第26話 学校に、AI彼女の妹がバレました
教室に入った瞬間、クラスの三人が同時に私を見た。
一人なら気のせいで済ませられる。
ただ三人になると、何かしら勘づかれてる気がする。
「美桜のお兄さんって、AI彼女に助けられた人?」
朝のホームルームが始まる前に、さっそく事情聴取が始まった。
「え、何の話?」
とりあえず知らないふりをしてみた。
ただ、声が少し裏返った時点で、作戦はほぼ失敗していた。
質問した水野莉央は、申し訳なさそうに両手を合わせた。
「違ったらほんとにごめん!でも、美桜が休んだ日と、あの動画の日が同じでしょ。

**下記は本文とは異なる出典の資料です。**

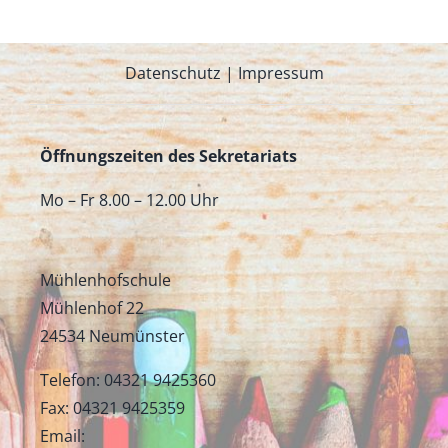
Datenschutz
|
Impressum
Öffnungszeiten des Sekretariats
Mo – Fr 8.00 – 12.00 Uhr
Mühlenhofschule
Mühlenhof 22
24534 Neumünster
Telefon: 04321 9425360
Fax: 04321 9425359
Email:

しかも新宿駅で、お兄さんが倒れたって言ってたし」
「......同じ日に新宿駅で倒れる会社員なんて、他にもいるかもしれないじゃん」
「いてほしくない偶然だね」
莉央の返しはもっともだった。
さらに悪いことに、私は以前、兄がAI彼女を使っていると莉央に話したことがある。
スマホを見ながらにやけていて怖い、という雑談だったはずなのに、今になって重要証言へと昇格していた。
莉央が私の顔をのぞき込む。
「その反応、ほぼ答えじゃない?」
「……声、大きい」
「あ」
莉央が口を押さえた時には遅かった。
斜め前の席の子が振り返り、その隣もこちらを見る。朝の教室に秘密を守れるほどの静けさはなかった。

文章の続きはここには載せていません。